The number of people on the brink of starvation in the Sahel has increased nearly tenfold in the past three years and population displacement by almost 400% as the region stares down a horrendous food crisis.

So said the executive director of the World Food Programme (WFP), David Beasley.

“An absolute crisis is unfolding before our eyes in the Sahel region. I’ve been talking to families who have been through more than you can possibly imagine. They have been chased from their homes by extremist groups, starved by drought and plunged into despair by COVID’s economic ripple effects. We’re running out of money, and these people are running out of hope.”

The region, which runs south of the Sahara Desert, was experiencing some of its driest conditions in many years, the WFP said.

In just three years, the number of people marching towards starvation had skyrocketed from 3.6 million to 10.5 million in five countries – Burkina Faso, Chad, Mali, Mauritania and Niger. The crisis was expected to outpace previous years due to compounding factors, including insecurity, an increase in poverty due to COVID-19 and dramatic increases in the cost of staple food, the agency said.

While the needs were huge, resources to support the vulnerable were at rock bottom, forcing the WFP into the difficult position of having to take from those who were hungry to feed those who were suffering most. In Niger, for example, lack of funding meant the WFP was cutting food rations in half.

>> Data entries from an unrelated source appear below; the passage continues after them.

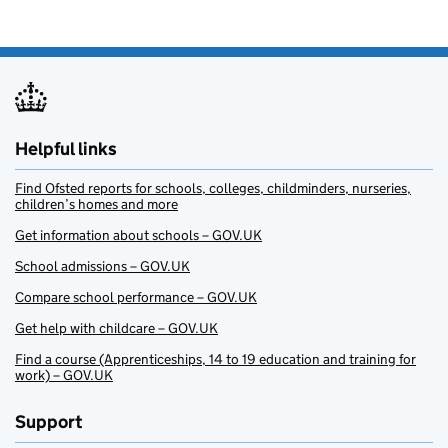
Helpful links
Find Ofsted reports for schools, colleges, childminders, nurseries,
children’s homes and more
Get information about schools – GOV.UK
School admissions – GOV.UK
Compare school performance – GOV.UK
Get help with childcare – GOV.UK
Find a course (Apprenticeships, 14 to 19 education and training for
work) – GOV.UK
Support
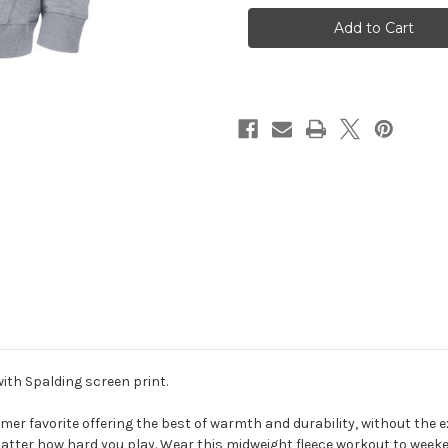
Grey
Grey
Fleece
Fleece
Hood
Hood
sweatshirt
sweatshirt
ith Spalding screen print.
r favorite offering the best of warmth and durability, without the extr
matter how hard you play. Wear this midweight fleece workout to weekend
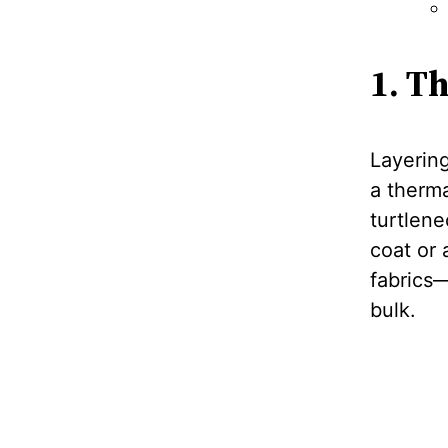
1. T
Layering
a therma
turtlene
coat or 
fabrics
bulk.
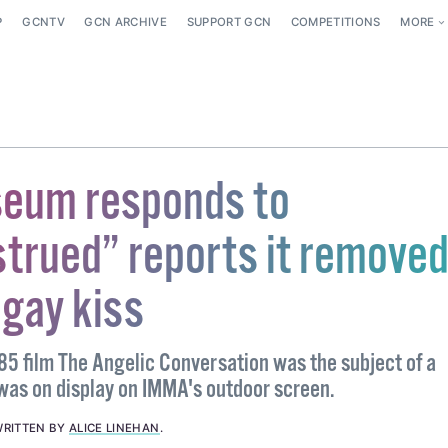
P
GCNTV
GCN ARCHIVE
SUPPORT GCN
COMPETITIONS
MORE
seum responds to
trued” reports it remove
 gay kiss
5 film The Angelic Conversation was the subject of a
 was on display on IMMA's outdoor screen.
RITTEN BY
ALICE LINEHAN
.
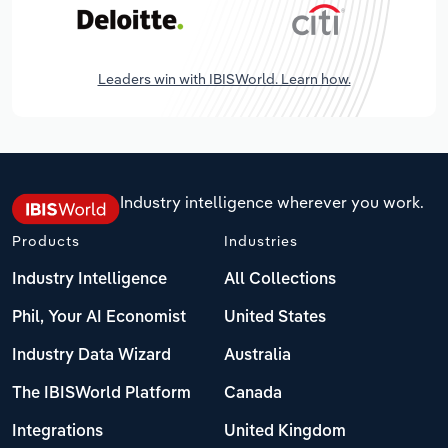
Leaders win with IBISWorld. Learn how.
Industry intelligence wherever you work.
Products
Industries
Industry Intelligence
All Collections
Phil, Your AI Economist
United States
Industry Data Wizard
Australia
The IBISWorld Platform
Canada
Integrations
United Kingdom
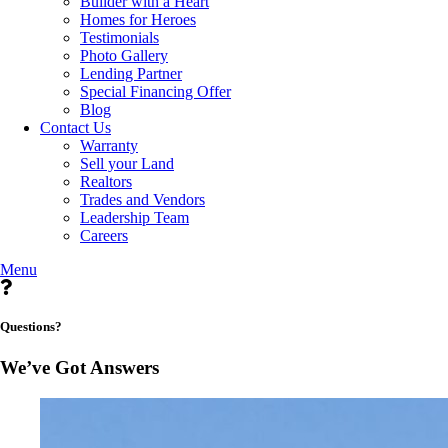
Builder with a Heart
Homes for Heroes
Testimonials
Photo Gallery
Lending Partner
Special Financing Offer
Blog
Contact Us
Warranty
Sell your Land
Realtors
Trades and Vendors
Leadership Team
Careers
Menu
Questions?
We’ve Got Answers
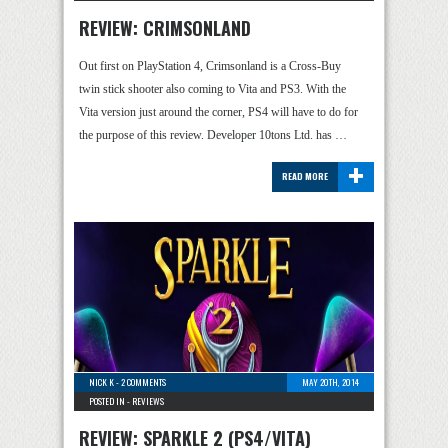
REVIEW: CRIMSONLAND
Out first on PlayStation 4, Crimsonland is a Cross-Buy
twin stick shooter also coming to Vita and PS3. With the
Vita version just around the corner, PS4 will have to do for
the purpose of this review. Developer 10tons Ltd. has …
+
READ MORE
NICK K
-
2 COMMENTS
MAY 20TH, 2014
POSTED IN -
REVIEWS
REVIEW: SPARKLE 2 (PS4/VITA)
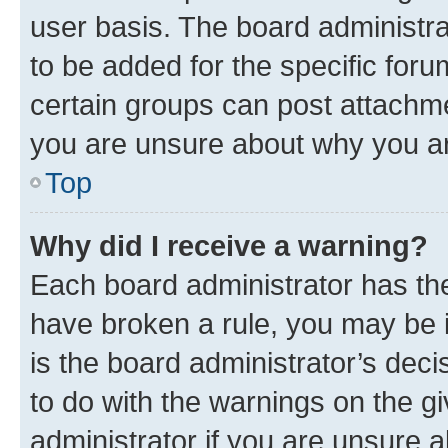
user basis. The board administr
to be added for the specific foru
certain groups can post attachme
you are unsure about why you ar
Top
Why did I receive a warning?
Each board administrator has their
have broken a rule, you may be i
is the board administrator’s dec
to do with the warnings on the gi
administrator if you are unsure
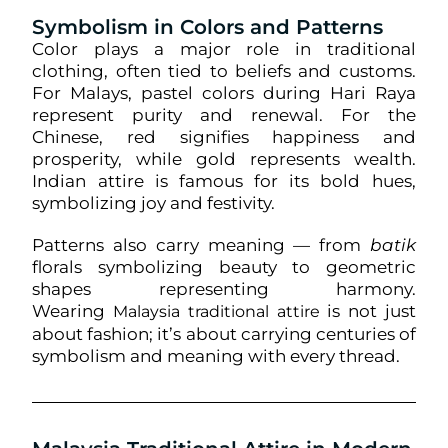
Symbolism in Colors and Patterns
Color plays a major role in traditional
clothing, often tied to beliefs and customs.
For Malays, pastel colors during Hari Raya
represent purity and renewal. For the
Chinese, red signifies happiness and
prosperity, while gold represents wealth.
Indian attire is famous for its bold hues,
symbolizing joy and festivity.
Patterns also carry meaning — from
batik
florals symbolizing beauty to geometric
shapes representing harmony.
Wearing
is not just
Malaysia traditional attire
about fashion; it’s about carrying centuries of
symbolism and meaning with every thread.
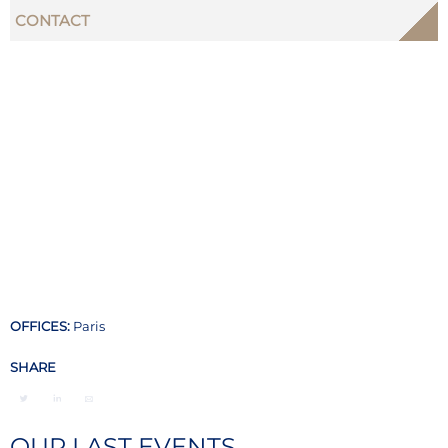
CONTACT
OFFICES:
Paris
SHARE
OUR LAST EVENTS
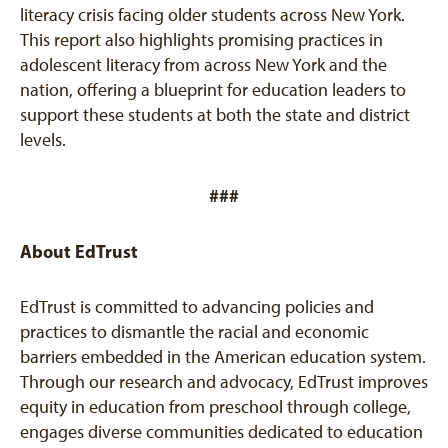
literacy crisis facing older students across New York.
This report also highlights promising practices in
adolescent literacy from across New York and the
nation, offering a blueprint for education leaders to
support these students at both the state and district
levels.
###
About EdTrust
EdTrust is committed to advancing policies and
practices to dismantle the racial and economic
barriers embedded in the American education system.
Through our research and advocacy, EdTrust improves
equity in education from preschool through college,
engages diverse communities dedicated to education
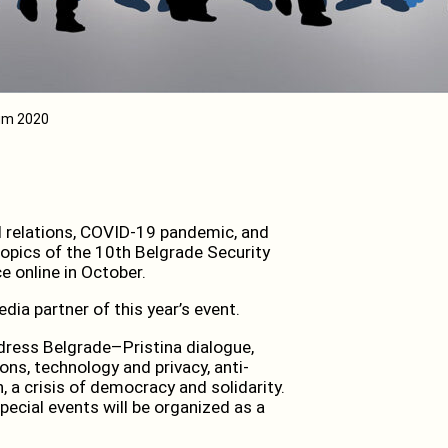
rum 2020
al relations, COVID-19 pandemic, and
topics of the 10th Belgrade Security
e online in October.
ia partner of this year’s event.
ddress Belgrade–Pristina dialogue,
ons, technology and privacy, anti-
 a crisis of democracy and solidarity.
pecial events will be organized as a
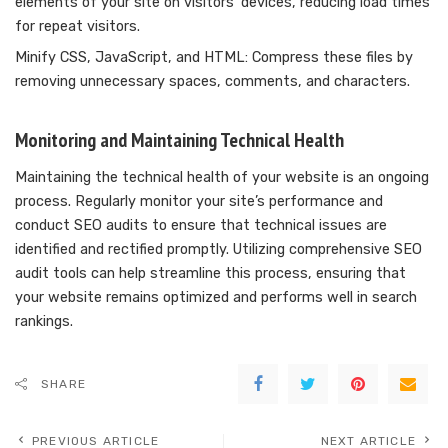
elements of your site on visitors’ devices, reducing load times
for repeat visitors.
Minify CSS, JavaScript, and HTML: Compress these files by
removing unnecessary spaces, comments, and characters.
Monitoring and Maintaining Technical Health
Maintaining the technical health of your website is an ongoing
process. Regularly monitor your site’s performance and
conduct SEO audits to ensure that technical issues are
identified and rectified promptly. Utilizing comprehensive SEO
audit tools can help streamline this process, ensuring that
your website remains optimized and performs well in search
rankings.
SHARE
PREVIOUS ARTICLE
NEXT ARTICLE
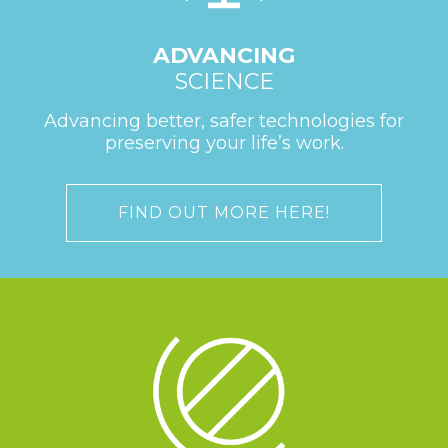
ADVANCING
SCIENCE
Advancing better, safer technologies for
preserving your life’s work.
FIND OUT MORE HERE!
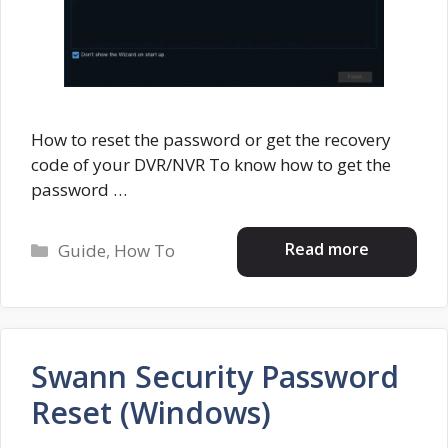
How to reset the password or get the recovery
code of your DVR/NVR To know how to get the
password …
Categories
Read more
Guide
,
How To
Swann Security Password
Reset (Windows)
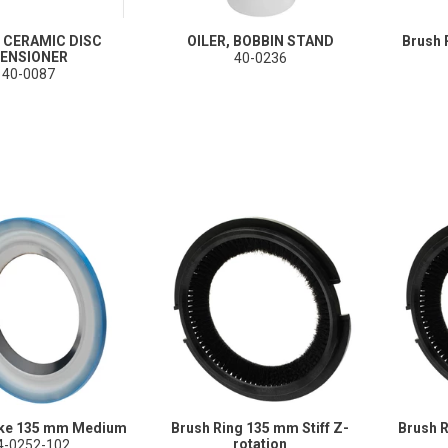
 CERAMIC DISC
OILER, BOBBIN STAND
Brush 
ENSIONER
40-0236
40-0087
ake 135 mm Medium
Brush Ring 135 mm Stiff Z-
Brush 
rotation
4-0252-102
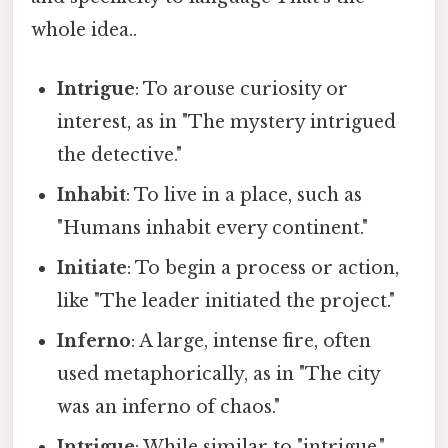
whole idea..
Intrigue
: To arouse curiosity or
interest, as in "The mystery intrigued
the detective."
Inhabit
: To live in a place, such as
"Humans inhabit every continent."
Initiate
: To begin a process or action,
like "The leader initiated the project."
Inferno
: A large, intense fire, often
used metaphorically, as in "The city
was an inferno of chaos."
Intrigue
: While similar to "intrigue,"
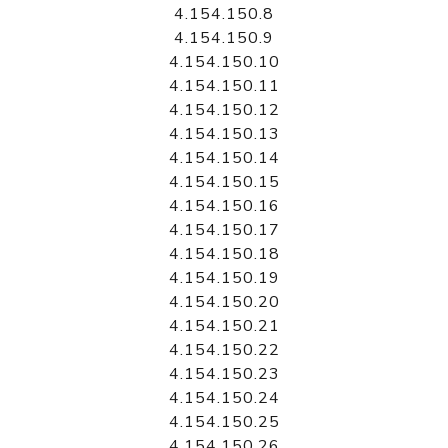
4.154.150.8
4.154.150.9
4.154.150.10
4.154.150.11
4.154.150.12
4.154.150.13
4.154.150.14
4.154.150.15
4.154.150.16
4.154.150.17
4.154.150.18
4.154.150.19
4.154.150.20
4.154.150.21
4.154.150.22
4.154.150.23
4.154.150.24
4.154.150.25
4.154.150.26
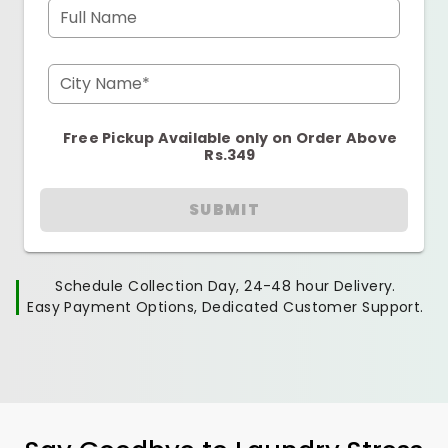
Full Name
City Name*
Free Pickup Available only on Order Above
Rs.349
SUBMIT
Schedule Collection Day, 24-48 hour Delivery.
Easy Payment Options, Dedicated Customer Support.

The WFP required US$470 million for the next six months to continue operations in the Sahel where, despite a challenging security context, it had worked with humanitarian partners to maintain lifesaving support reaching 9.3 million people in the five countries in 2021.

The agency said it had been implementing resilience-building programmes to help families thrive. In the past three years, the WFP and communities had turned 110,000 hectares of barren fields in the Sahel region of five countries into productive agricultural and pastoral land, changing the lives of more than 2.5 million people.

Communities that had benefited from the resilience building activities were faring relatively better against this unprecedented food crisis because they had been empowered to grow sufficient food to feed themselves, diversify their productions and income.